|
|
T Pradeep
pradeep@samuha.org
SAMUHA, Bangalore, India
|
|
|
Agricultural dry lands constitute the single largest livelihoods resource base in the semi-arid regions. The semi-arids are defined as areas with adequate rain and soil moisture for 75-180 plant LGP (Length of Growing Period) days. The semi-arids form the single largest landmass in India. States, which contain significant areas of this include, amongst others, Rajasthan, Gujarat, Madhya Pradesh, Maharashtra, Karnataka, Andhra Pradesh and Tamil Nadu. The semi-arid region literally provides the collective Indian stomach: >65 % crop production in the country is rainfall dependent.
Stress to food security
- Decreasing biomass and bio-diversity
- Increasing rain delay/failure
- Decreasing soil fertility and crop productivity
- Usurious local interest rates of 36%-72%, and
- Low access to cheap institutional credit, compounded by a high incidence of
defaulters.
But more critically, we are in the process of losing the very ground on which our lives are built on:
- About 187 million hectares (ha) of land in India is already degraded.
- Each hectare loses slightly more than 1 mm of its top soil every year. This translates into a horrendous average national soil loss of 16.3 tonnes/ha/year!
- Soil erosion is estimated to cause an yield decline of 0.14 tonnes/ha/per mm of soil loss. (Resource Management in Rainfed Drylands - MYRADA and IIRR, 1997 Vision 2020, Div. Of NRM, ICAR)
Some ICT dream tools in agriculture
The following applications are based on remote sensing, GIS and on wireless telemetry for rainfall data. While remote sensing has existed for many years, it is only recently that satellite images with resolutions as high as 70cm (which allows any object that is 70 cm long to be seen with the naked eye) are now available. Cost implications of this technology have restricted the use of this technology primarily to macro planning. But it is in its micro use, that this technology comes into its own.

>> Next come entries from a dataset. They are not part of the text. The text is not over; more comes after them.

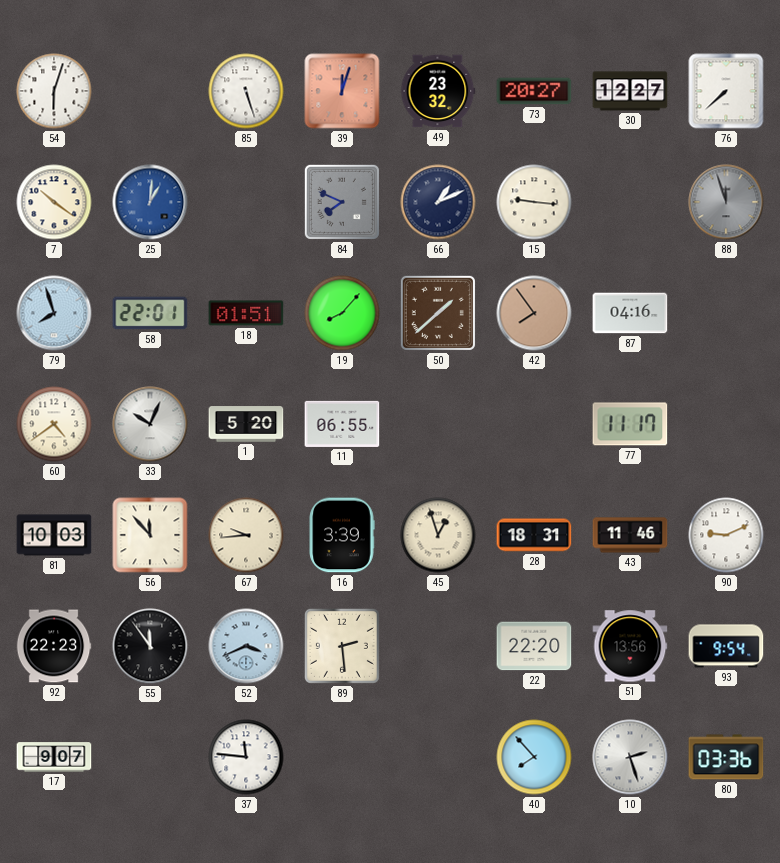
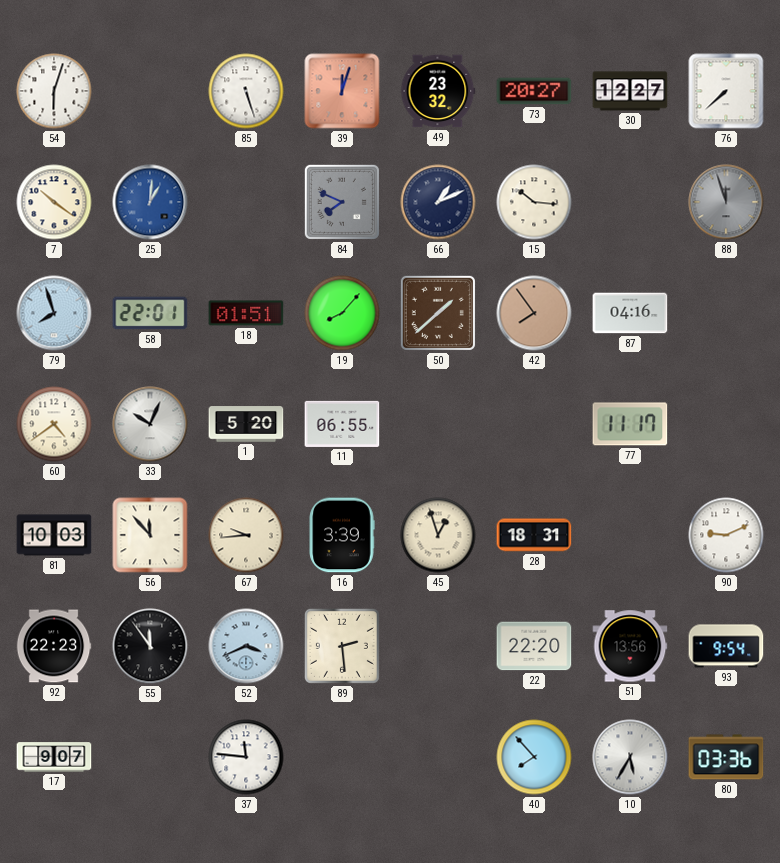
15: 9:16 -> 10:16
43: 11:46 -> none
10: 2:27 -> 5:35
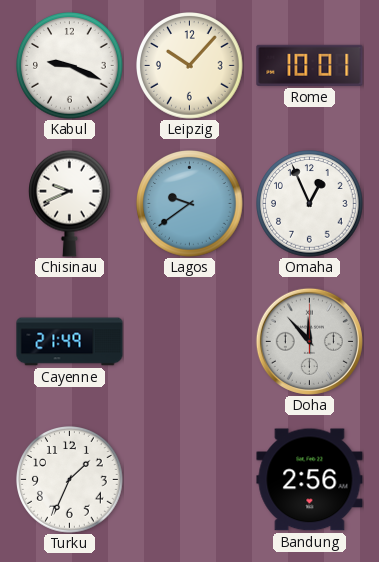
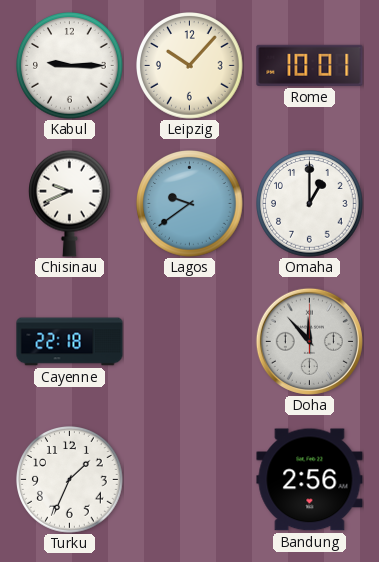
Kabul: 9:19 -> 9:15
Omaha: 12:56 -> 1:00
Cayenne: 21:49 -> 22:18
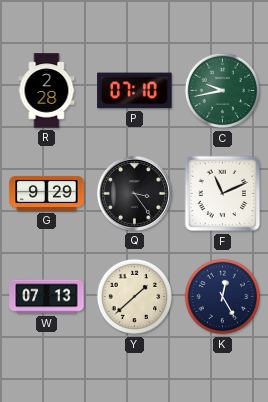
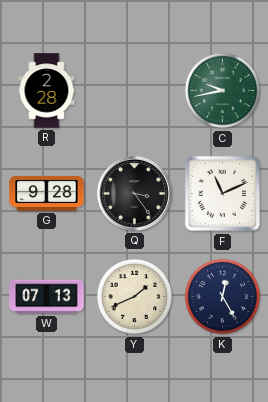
P: 07:10 -> none
G: 9:29 -> 9:28
Y: 1:38 -> 1:41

While each of the following applications is also a stand-alone, it is in the convergence of remote sensing, telemetry and GIS that the real solutions for Indian agriculture will be found.
Rainwater harvesting: Technical guidelines for the construction of Farm Ponds ask for a catchment of 7 ha for a pond of 9mx9mx9m in areas with around 500mm of rain. A simple planning tool can be created with the use of 5.8m satellite images from the National Remote Sensing Agency. Updated drainage lines can be interpreted from this, and a watershed ridge line delineated. A minimal GIS tool can be created to generate 7 ha squares. And you have a dream tool (Fig-1) that can be used by farmers, line department officials and bankers to examine where farm ponds can be sited, and for drawing up departmental annual action plans. And this can be adapted with ease for different rainfall areas. Modelling tools also exist to translate the existing 20m contour height levels from the Survey of India topographical maps into 1m contour height levels.
The GIS tool can be modified to also include farm bunds to facilitate soil conservation plans, while both the bunds and the drainage lines can provide planning and monitoring data for vegetative treatments.